An airplane takes off from Reagan National Airport as Glen Briscoe holds a large umbrella while watching boats come and go at Gravelly Point on July 9 in Arlington, Va. (Matt McClain/The Washington Post)

Nearly half of long-haul flights at some of world’s busiest airports could face disruptions on the hottest days because of extreme heat under climate change toward the end of the century, a study said Thursday.

On hot days, flights experience weight restrictions. Focusing on five major aircraft at 19 of the world’s busiest airports, researchers at Columbia University concluded that 10 to 30 percent of flights scheduled for takeoff in the heat of the day will have to reduce their weight by an average of about 700 pounds — or three passengers and their luggage.

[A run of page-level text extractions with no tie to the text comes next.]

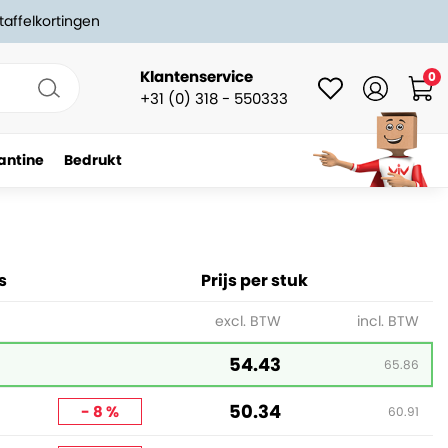
taffelkortingen
Klantenservice
0
+31 (0) 318 - 550333
antine
Bedrukt
-
+
In winkelwagen
s
Prijs per stuk
excl. BTW
incl. BTW
54.43
65.86
50.34
- 8 %
60.91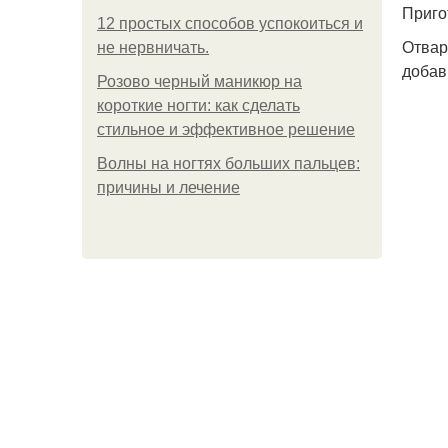
Приго
12 простых способов успокоиться и
Отвар
не нервничать.
добав
Розово черный маникюр на
короткие ногти: как сделать
стильное и эффективное решение
Волны на ногтях больших пальцев:
причины и лечение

For most airports, weight restriction days may increase to between 10 and 50 days a year by 2080. Airports in hot regions, at high elevations and with short runways will see the biggest changes. These include airports in Bangkok, Dubai, Miami, Los Angeles, Phoenix, Denver, Washington, D.C., and New York’s LaGuardia.

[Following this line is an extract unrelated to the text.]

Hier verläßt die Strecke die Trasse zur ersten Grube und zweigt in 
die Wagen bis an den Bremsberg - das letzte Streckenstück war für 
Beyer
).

Researchers predict that flights leaving Dubai and LaGuardia in the peak of the summer may be unable to take off at full capacity half of the time or more. Airports in cooler regions with longer runways such as New York’s JFK, London’s Heathrow and Paris’s Charles de Gaulle will see lesser effects. Across all airports, restricted flights are predicted to increase by as much as 50 percent for large planes.

There are two ways rising temperatures can shut down flights. Under extreme temperatures of 120 degrees Fahrenheit, as in Phoenix the last week of June, regional planes can’t take off at all. That’s because regional aircraft are tested only up to 118 degrees, said a representative from American Airlines. Larger aircraft are tested up to 127 degrees.

For a plane to get off the ground, the lift force pushing up on the plane has to be greater than the force of the weight of the plane. Warmer air has less lift force, because there are “less molecules of air for the plane to push off of,” explained Radley Horton, the principle investigator of the study.

So the warmer the air, the lighter the plane has to be for takeoff. There are only three ways for a plane to lose weight: fuel, cargo and passengers.

“You can normally accommodate weight issues by adjusting fuel levels,” Billy Nolen of Airlines for America, the airline trade association said in an interview last month.

But for longer flights where a full tank of fuel is necessary, airlines “start to bump off passengers and their luggage,” said Paul Williams, who was not involved with the study but helped to prepare a report on climate change for the International Civil Aviation Organization last year.

“With increasing temperatures, we see pretty significant increases in weight restrictions,” said Ethan Coffel, a doctoral student involved with the study.

Climate scientists expect average temperatures to increase as much as 3 degrees Celsius by the end of the century. For every 3 degree increase, the weight of the aircraft has to be reduced by 1 percent, Williams said. That’s about 1,500 pounds for a standard Boeing 737.

From your brain to your skin pores, this is what goes into your body keeping you cool when the heat turns up. (Claritza Jimenez/The Washington Post)

Rising temperatures are just one way that climate change could affect air travel. Rising sea levels threaten coastal airports, extreme weather events lead to cancellations, and changes in wind patterns increase turbulence or alter fuel efficiency, according to researchers. While the carbon footprint of the airline industry has been given a lot of attention, this study joins only a half-dozen or so others examining the potential “reverse impact” of climate change on flights.

As for airlines, “climate change is seen as a very distant threat,” Williams said. But the researchers predict that removing even a few passengers can have big effects on airline costs. It’s possible these increases could be reflected in ticket prices.